+++ Data listing +++

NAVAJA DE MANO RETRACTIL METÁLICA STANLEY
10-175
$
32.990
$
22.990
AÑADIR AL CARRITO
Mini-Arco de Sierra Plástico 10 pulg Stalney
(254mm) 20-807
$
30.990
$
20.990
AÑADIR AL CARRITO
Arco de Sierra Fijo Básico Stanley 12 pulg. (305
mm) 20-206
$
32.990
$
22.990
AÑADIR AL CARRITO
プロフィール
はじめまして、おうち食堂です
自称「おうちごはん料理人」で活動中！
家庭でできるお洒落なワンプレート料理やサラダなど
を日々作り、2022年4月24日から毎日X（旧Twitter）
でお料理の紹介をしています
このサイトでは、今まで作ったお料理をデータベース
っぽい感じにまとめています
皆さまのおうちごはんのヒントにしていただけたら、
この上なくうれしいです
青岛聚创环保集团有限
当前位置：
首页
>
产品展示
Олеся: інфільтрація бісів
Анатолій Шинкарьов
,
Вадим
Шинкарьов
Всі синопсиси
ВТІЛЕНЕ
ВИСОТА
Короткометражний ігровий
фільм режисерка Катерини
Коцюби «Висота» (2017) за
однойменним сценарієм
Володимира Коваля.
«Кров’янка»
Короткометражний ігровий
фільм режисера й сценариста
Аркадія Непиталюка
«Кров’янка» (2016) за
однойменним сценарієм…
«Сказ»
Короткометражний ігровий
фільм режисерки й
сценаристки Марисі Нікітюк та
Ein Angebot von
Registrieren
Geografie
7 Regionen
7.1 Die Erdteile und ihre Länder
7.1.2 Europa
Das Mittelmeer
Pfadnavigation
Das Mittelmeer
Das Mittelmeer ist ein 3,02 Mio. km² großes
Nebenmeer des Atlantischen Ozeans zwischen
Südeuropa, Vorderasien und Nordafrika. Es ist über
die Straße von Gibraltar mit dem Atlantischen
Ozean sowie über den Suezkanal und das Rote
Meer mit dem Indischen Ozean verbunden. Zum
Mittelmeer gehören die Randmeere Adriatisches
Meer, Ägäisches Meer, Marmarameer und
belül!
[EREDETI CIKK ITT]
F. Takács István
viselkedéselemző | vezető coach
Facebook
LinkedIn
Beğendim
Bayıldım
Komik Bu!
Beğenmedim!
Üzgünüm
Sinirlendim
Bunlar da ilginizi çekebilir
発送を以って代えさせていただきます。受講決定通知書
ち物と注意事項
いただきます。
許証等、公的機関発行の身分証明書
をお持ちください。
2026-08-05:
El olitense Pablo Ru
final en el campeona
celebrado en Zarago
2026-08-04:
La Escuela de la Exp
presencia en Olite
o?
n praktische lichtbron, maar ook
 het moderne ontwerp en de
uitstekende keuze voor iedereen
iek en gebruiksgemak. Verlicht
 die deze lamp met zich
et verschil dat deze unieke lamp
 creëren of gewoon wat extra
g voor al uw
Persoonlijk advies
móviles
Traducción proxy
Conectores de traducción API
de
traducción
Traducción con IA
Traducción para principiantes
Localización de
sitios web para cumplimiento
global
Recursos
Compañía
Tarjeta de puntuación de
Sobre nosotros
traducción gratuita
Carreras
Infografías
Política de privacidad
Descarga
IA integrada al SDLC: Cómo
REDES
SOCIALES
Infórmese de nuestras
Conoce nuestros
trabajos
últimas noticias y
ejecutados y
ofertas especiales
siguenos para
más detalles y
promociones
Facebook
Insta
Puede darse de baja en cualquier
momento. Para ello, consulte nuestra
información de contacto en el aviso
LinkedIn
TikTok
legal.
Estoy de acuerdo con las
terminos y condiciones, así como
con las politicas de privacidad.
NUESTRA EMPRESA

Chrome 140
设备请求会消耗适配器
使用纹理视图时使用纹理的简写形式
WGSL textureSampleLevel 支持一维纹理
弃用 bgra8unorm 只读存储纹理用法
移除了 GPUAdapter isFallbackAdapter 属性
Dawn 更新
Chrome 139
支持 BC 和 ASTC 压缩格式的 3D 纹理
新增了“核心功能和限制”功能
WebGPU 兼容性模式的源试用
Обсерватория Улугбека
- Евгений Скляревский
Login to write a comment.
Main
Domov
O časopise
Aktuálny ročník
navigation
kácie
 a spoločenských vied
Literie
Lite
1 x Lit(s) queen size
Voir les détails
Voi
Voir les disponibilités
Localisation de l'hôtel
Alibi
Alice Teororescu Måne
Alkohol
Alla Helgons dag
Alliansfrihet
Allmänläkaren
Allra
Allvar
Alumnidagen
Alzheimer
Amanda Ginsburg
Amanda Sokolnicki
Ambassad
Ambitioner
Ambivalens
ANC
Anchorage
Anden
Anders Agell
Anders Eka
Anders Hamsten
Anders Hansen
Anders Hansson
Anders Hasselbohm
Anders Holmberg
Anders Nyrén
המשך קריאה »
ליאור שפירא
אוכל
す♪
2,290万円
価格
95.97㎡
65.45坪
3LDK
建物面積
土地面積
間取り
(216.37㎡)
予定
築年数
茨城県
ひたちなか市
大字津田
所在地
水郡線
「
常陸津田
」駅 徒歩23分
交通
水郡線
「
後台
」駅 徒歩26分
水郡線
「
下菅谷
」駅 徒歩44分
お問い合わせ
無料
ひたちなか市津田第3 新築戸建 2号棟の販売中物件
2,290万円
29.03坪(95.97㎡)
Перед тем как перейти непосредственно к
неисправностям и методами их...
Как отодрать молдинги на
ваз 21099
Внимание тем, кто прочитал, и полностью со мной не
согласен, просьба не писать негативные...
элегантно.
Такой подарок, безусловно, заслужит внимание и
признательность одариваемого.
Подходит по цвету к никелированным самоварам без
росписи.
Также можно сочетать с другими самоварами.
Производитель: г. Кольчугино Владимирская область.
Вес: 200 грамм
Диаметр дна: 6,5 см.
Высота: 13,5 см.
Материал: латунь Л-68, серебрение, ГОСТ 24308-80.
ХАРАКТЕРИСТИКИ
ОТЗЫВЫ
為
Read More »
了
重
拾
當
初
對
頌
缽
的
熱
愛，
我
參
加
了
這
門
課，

+++

### Work item
Down to the last line, reproduce the entries above precisely.

### Exercise response
NAVAJA DE MANO RETRACTIL METÁLICA STANLEY
10-175
$
32.990
$
22.990
AÑADIR AL CARRITO
Mini-Arco de Sierra Plástico 10 pulg Stalney
(254mm) 20-807
$
30.990
$
20.990
AÑADIR AL CARRITO
Arco de Sierra Fijo Básico Stanley 12 pulg. (305
mm) 20-206
$
32.990
$
22.990
AÑADIR AL CARRITO
プロフィール
はじめまして、おうち食堂です
自称「おうちごはん料理人」で活動中！
家庭でできるお洒落なワンプレート料理やサラダなど
を日々作り、2022年4月24日から毎日X（旧Twitter）
でお料理の紹介をしています
このサイトでは、今まで作ったお料理をデータベース
っぽい感じにまとめています
皆さまのおうちごはんのヒントにしていただけたら、
この上なくうれしいです
青岛聚创环保集团有限
当前位置：
首页
>
产品展示
Олеся: інфільтрація бісів
Анатолій Шинкарьов
,
Вадим
Шинкарьов
Всі синопсиси
ВТІЛЕНЕ
ВИСОТА
Короткометражний ігровий
фільм режисерка Катерини
Коцюби «Висота» (2017) за
однойменним сценарієм
Володимира Коваля.
«Кров’янка»
Короткометражний ігровий
фільм режисера й сценариста
Аркадія Непиталюка
«Кров’янка» (2016) за
однойменним сценарієм…
«Сказ»
Короткометражний ігровий
фільм режисерки й
сценаристки Марисі Нікітюк та
Ein Angebot von
Registrieren
Geografie
7 Regionen
7.1 Die Erdteile und ihre Länder
7.1.2 Europa
Das Mittelmeer
Pfadnavigation
Das Mittelmeer
Das Mittelmeer ist ein 3,02 Mio. km² großes
Nebenmeer des Atlantischen Ozeans zwischen
Südeuropa, Vorderasien und Nordafrika. Es ist über
die Straße von Gibraltar mit dem Atlantischen
Ozean sowie über den Suezkanal und das Rote
Meer mit dem Indischen Ozean verbunden. Zum
Mittelmeer gehören die Randmeere Adriatisches
Meer, Ägäisches Meer, Marmarameer und
belül!
[EREDETI CIKK ITT]
F. Takács István
viselkedéselemző | vezető coach
Facebook
LinkedIn
Beğendim
Bayıldım
Komik Bu!
Beğenmedim!
Üzgünüm
Sinirlendim
Bunlar da ilginizi çekebilir
発送を以って代えさせていただきます。受講決定通知書
ち物と注意事項
いただきます。
許証等、公的機関発行の身分証明書
をお持ちください。
2026-08-05:
El olitense Pablo Ru
final en el campeona
celebrado en Zarago
2026-08-04:
La Escuela de la Exp
presencia en Olite
o?
n praktische lichtbron, maar ook
 het moderne ontwerp en de
uitstekende keuze voor iedereen
iek en gebruiksgemak. Verlicht
 die deze lamp met zich
et verschil dat deze unieke lamp
 creëren of gewoon wat extra
g voor al uw
Persoonlijk advies
móviles
Traducción proxy
Conectores de traducción API
de
traducción
Traducción con IA
Traducción para principiantes
Localización de
sitios web para cumplimiento
global
Recursos
Compañía
Tarjeta de puntuación de
Sobre nosotros
traducción gratuita
Carreras
Infografías
Política de privacidad
Descarga
IA integrada al SDLC: Cómo
REDES
SOCIALES
Infórmese de nuestras
Conoce nuestros
trabajos
últimas noticias y
ejecutados y
ofertas especiales
siguenos para
más detalles y
promociones
Facebook
Insta
Puede darse de baja en cualquier
momento. Para ello, consulte nuestra
información de contacto en el aviso
LinkedIn
TikTok
legal.
Estoy de acuerdo con las
terminos y condiciones, así como
con las politicas de privacidad.
NUESTRA EMPRESA

Chrome 140
设备请求会消耗适配器
使用纹理视图时使用纹理的简写形式
WGSL textureSampleLevel 支持一维纹理
弃用 bgra8unorm 只读存储纹理用法
移除了 GPUAdapter isFallbackAdapter 属性
Dawn 更新
Chrome 139
支持 BC 和 ASTC 压缩格式的 3D 纹理
新增了“核心功能和限制”功能
WebGPU 兼容性模式的源试用
Обсерватория Улугбека
- Евгений Скляревский
Login to write a comment.
Main
Domov
O časopise
Aktuálny ročník
navigation
kácie
 a spoločenských vied
Literie
Lite
1 x Lit(s) queen size
Voir les détails
Voi
Voir les disponibilités
Localisation de l'hôtel
Alibi
Alice Teororescu Måne
Alkohol
Alla Helgons dag
Alliansfrihet
Allmänläkaren
Allra
Allvar
Alumnidagen
Alzheimer
Amanda Ginsburg
Amanda Sokolnicki
Ambassad
Ambitioner
Ambivalens
ANC
Anchorage
Anden
Anders Agell
Anders Eka
Anders Hamsten
Anders Hansen
Anders Hansson
Anders Hasselbohm
Anders Holmberg
Anders Nyrén
המשך קריאה »
ליאור שפירא
אוכל
す♪
2,290万円
価格
95.97㎡
65.45坪
3LDK
建物面積
土地面積
間取り
(216.37㎡)
予定
築年数
茨城県
ひたちなか市
大字津田
所在地
水郡線
「
常陸津田
」駅 徒歩23分
交通
水郡線
「
後台
」駅 徒歩26分
水郡線
「
下菅谷
」駅 徒歩44分
お問い合わせ
無料
ひたちなか市津田第3 新築戸建 2号棟の販売中物件
2,290万円
29.03坪(95.97㎡)
Перед тем как перейти непосредственно к
неисправностям и методами их...
Как отодрать молдинги на
ваз 21099
Внимание тем, кто прочитал, и полностью со мной не
согласен, просьба не писать негативные...
элегантно.
Такой подарок, безусловно, заслужит внимание и
признательность одариваемого.
Подходит по цвету к никелированным самоварам без
росписи.
Также можно сочетать с другими самоварами.
Производитель: г. Кольчугино Владимирская область.
Вес: 200 грамм
Диаметр дна: 6,5 см.
Высота: 13,5 см.
Материал: латунь Л-68, серебрение, ГОСТ 24308-80.
ХАРАКТЕРИСТИКИ
ОТЗЫВЫ
為
Read More »
了
重
拾
當
初
對
頌
缽
的
熱
愛，
我
參
加
了
這
門
課，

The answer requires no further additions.